All in all - with instrumentalists led by the show’s musical director, resident Circus Band guitarist Rudy Lozano - there were over 30 tunes rendered in full or in part in this reunion gig. The appreciative audience, which included celebrities such as Edu Manzano, pretty much had ear-to-ear grins the entire time.
At the end of the show, the spectators even had the opportunity to sort of bring the gig home through the solo albums of some of the participating players and through “All For Love: The Greatest Hits Reunion” album, which featured an altogether different repertoire. (The Viva Records disc finds Valdez essaying “Sana’y Wala Nang Wakas”; Reyes doing “Sa Isip Ko”; “Pagdating Ng Panahon” from Castillo; Magno for “Let the Pain Remain”; Villaluz dishing out “Mahawi Man ang Ulap”; Mercado asserting “I Can”; Albert with “Hindi Na”; Fuentes covering “Habang May Buhay”; Borja for “Kahit Na”; and the concluding “Never Ever Say Goodbye” by Borja, Fuentes, Mercado, and Villaluz.)
Most audience members were busy immersed in a memory-lane trip, recalling their innocent day during the martial law years, that night exclaiming “Ayan!” (“There it is!”) upon recognition of a familiar tune.

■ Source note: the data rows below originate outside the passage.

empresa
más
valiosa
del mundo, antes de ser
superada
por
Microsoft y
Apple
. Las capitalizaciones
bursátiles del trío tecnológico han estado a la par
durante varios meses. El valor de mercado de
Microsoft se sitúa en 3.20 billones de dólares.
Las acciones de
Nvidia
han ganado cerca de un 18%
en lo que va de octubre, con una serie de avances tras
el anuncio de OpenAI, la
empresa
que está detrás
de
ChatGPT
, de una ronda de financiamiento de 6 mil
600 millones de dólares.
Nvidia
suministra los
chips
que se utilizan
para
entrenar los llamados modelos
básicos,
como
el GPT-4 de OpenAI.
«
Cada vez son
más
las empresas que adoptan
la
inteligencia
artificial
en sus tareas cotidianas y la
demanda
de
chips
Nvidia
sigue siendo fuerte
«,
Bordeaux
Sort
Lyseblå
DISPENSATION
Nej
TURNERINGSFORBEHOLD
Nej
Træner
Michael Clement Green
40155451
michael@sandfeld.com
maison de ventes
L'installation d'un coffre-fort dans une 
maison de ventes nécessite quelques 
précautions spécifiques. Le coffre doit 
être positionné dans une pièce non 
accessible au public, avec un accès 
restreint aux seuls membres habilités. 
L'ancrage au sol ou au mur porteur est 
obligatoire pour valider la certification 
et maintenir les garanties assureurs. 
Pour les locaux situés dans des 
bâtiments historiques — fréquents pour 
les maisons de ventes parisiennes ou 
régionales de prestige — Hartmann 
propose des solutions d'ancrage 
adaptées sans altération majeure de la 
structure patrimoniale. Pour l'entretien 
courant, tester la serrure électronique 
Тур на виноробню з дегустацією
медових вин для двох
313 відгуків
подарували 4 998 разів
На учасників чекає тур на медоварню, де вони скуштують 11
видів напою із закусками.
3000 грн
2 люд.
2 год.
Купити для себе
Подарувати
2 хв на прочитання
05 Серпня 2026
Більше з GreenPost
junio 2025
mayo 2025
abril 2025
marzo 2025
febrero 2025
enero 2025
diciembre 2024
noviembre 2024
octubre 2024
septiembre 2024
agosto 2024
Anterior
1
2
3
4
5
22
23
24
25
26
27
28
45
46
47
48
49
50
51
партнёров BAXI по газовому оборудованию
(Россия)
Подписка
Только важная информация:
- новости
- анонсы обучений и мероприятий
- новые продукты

Hearing the set list’s large crop of foreign tunes, though, I could not help but long for a gig by these ladies and gentlemen with superlative pipes where they are less like interpreters and more like artists, where originality had a little more bearing than showband dynamics.
Here’s hoping that the nth Circus Band and New Minstrels reunion would be enjoyable while being a little more flattering to its singing ensembles’ artistic, beyond-cover-band capabilities. Hot flash gags not required. - Rappler.com
‘All for Love: The Greatest Hits Reunion’ is available on CDs from Viva Records. ‘The Greatest Hits Reunion’ itself is set for an encore on February 14, 2014, again at the PICC Plenary Hall.